A torcida alvinegra preparou uma grande festa nas arquibancadas, com mosaico e fumaça nas cores do clube. Dono da partida, o Botafogo pouco alterou o comportamento que vem apresentando neste Brasileiro. O time de Cláudio Caçapa adiantava suas linhas e ocupava o campo do Vasco, que dava muito espaço na intermediária.
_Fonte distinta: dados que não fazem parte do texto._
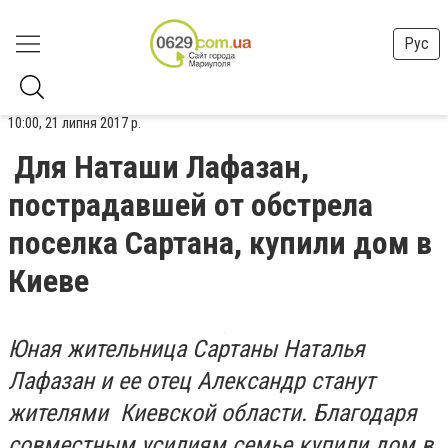
Рус
10:00, 21 липня 2017 р.
Для Наташи Лафазан,
пострадавшей от обстрела
поселка Сартана, купили дом в
Киеве
Юная жительница Сартаны Наталья
Лафазан и ее отец Александр станут
жителями Киевской области. Благодаря
совместным усилиям семье купили дом в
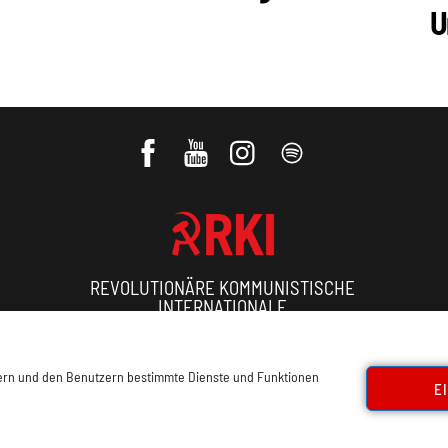
U
REVOLUTIONÄRE KOMMUNISTISCHE
INTERNATIONALE
ressum, Offenlegung
Cookie Policy
Datenschutz
Kon
sern und den Benutzern bestimmte Dienste und Funktionen
E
Tiquinho, Luis Henrique e Júnior Santos conseguiam tabelar e fazer ultrapassagens com certa facilidade.
Foi pelos corredores e pelo alto que apareceram as melhores chances do primeiro tempo: uma cabeçada de Tiquinho tirada por Léo Jardim com a ponta dos dedos. Júnior Santos também chegou muito perto no jogo aéreo. O camisa 9, muito festejado pela partida, ainda chegou perto de fazer um golaço de voleio já nos minutos finais da primeira etapa.
Permeado por chuva e ventania persistentes, o jogo não viu o ritmo diminuir e ficou marcado por nervosismo problemas físicos. O Botafogo perdeu Rafael, que deixou o campo muito abalado para a entrada de Di Plácido, enquanto o Vasco viu Robson sentir e dar lugar a Manuel Capasso.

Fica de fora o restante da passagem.